I've been trying to draw more, write more and play more videogames(solely for research, of course, ahem). Drawing is something I always want to be better at but never got the time or made enough effort to practice. Which is why I'm starting to!
Drew Belle after watching the live action Beauty and the Beast film, and a rando sketch on the right.
MY OPINION ON BEAUTY AND THE BEAST LIVE ACTION, SKIP IF YOU WISH (SPOILERS)
I'm not sure what I expected from the film because I loved the original to death and Belle was my favourite out of the /original 8/ Disney Princesses. The live action was a very beautiful film, high production, enchanting set, mesmerising costumes.
I really enjoyed the new scenes they added to the story, particularly the one where the Beast finishes Belle's shakespeare quote (why was she reading it out loud though, a tad rude to do that when someone is sleeping, no?) and scoffs at her fondness for Romeo and Juliet. I loved that cheeky exchange, and also the scene where Beast shows Belle the library. It was my favourite scene in the animated film (not the ballroom scene, that comes third - second being the snowy scene outdoors) and the live action did not disappoint! Plus, they polished Beast up so he wouldn't come off as illiterate, haha. In the animated film he mentions how he forgot to read, after not doing so for ages. But in the live action, he debates and talks to Belle about books.
Now, for the stuff I didn't like about the film. First off, I really don't think casting choices were right. The Beast was fine, mostly because he was largely covered with CGI. I'm sorry Emma Watson, but I didn't feel like you were Belle, not completely. Perhaps it's due to my own marred impression that you will, and forever be, Emma Watson - never anyone else. It's unfair, yes, but when someone is so well-known, it's difficult to imagine them playing as someone else. Also, I don't know if it was her fault but her voice was extremely auto-tuned in the songs and they threw me off.

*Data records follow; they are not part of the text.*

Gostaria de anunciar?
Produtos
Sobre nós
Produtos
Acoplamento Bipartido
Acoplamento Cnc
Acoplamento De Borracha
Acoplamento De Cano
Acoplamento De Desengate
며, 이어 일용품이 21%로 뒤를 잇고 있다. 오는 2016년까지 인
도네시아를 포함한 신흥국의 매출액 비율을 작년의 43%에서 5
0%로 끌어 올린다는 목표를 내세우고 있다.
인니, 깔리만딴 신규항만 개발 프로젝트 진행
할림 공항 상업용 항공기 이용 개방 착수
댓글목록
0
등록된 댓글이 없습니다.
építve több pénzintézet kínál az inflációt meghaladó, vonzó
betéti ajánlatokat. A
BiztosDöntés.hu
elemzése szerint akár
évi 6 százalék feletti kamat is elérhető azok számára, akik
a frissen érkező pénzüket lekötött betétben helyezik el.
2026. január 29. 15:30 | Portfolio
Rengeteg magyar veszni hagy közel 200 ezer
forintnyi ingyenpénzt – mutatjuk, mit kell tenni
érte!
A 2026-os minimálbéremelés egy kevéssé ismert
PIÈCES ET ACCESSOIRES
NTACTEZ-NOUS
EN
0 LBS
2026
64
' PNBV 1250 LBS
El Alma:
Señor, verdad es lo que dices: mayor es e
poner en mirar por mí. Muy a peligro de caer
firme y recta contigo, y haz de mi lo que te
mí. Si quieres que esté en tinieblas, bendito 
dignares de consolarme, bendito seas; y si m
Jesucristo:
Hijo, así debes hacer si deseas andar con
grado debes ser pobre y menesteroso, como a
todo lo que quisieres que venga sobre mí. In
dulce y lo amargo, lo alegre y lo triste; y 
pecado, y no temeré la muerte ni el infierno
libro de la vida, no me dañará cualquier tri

I'm not sure if it was only me as well, but I found the chemistry between the Beast and Belle was extremely lacking. Everything felt too stoic, too forced and just... too scripted. It should feel natural, it should make me feel for them, but other than the Shakespeare/library scene, I didn't feel much. Even when she was crying at the end and willing for him to live, I didn't really believe her. Maybe this stems from her being too popular, so much so that I cannot unsee the Emma Watson? I honestly felt more chemistry between LeFou and Gaston, hah.
Overall, a very beautiful film. I would watch it again for the visuals (and that scene) but other than that... eh.
I'm also still working on my entry for the F.E.A.R anthology on Wattpad. The pieces are slowly coming together but it still needs a lot of work. Working life + Creative life + Social life + Family life takes a lot of scheduling and trying to balance them wears me out at times, haha. I'm trying to make it work!
I also went to Penang on a cruise last month! It was really fun and a great bonding trip for the family. It was also my first family vacation after a long time, not counting my graduation in London! I was worried I'd get seasick but it totally didn't feel like I was on a boat, so everything was fine and dandy.
Last weekend I also got a new hole on my body. Hi, Tragus!
SNOW makes my skin look perfect.
This was before the Coldplay concert, which was friggin' life changing! They were so humble, so amazing and the stadium was so beautiful. They gave out these wristbands which would light up according to what songs they play and the whole stadium was lit! It's definitely up on my list of better concert experiences, along with Imagine Dragons, Yellowcard and Macklemore.
Life is... complicated right now, but a good-complicated, I guess? I'm still determined to experience new things and expand my horizons - can't stop, won't stop learning! It's just how many opportunities I have, and what doors open for me. I've been in this strange Limbo since being back in Singapore and I honestly I don't know how to feel about it. I kind of enjoy it, but it scares me how unafraid I am about the future, which causes me to actually feel terrified. Heh, it's odd.
Which brings me to this conclusion... am I having the quarter life crisis?!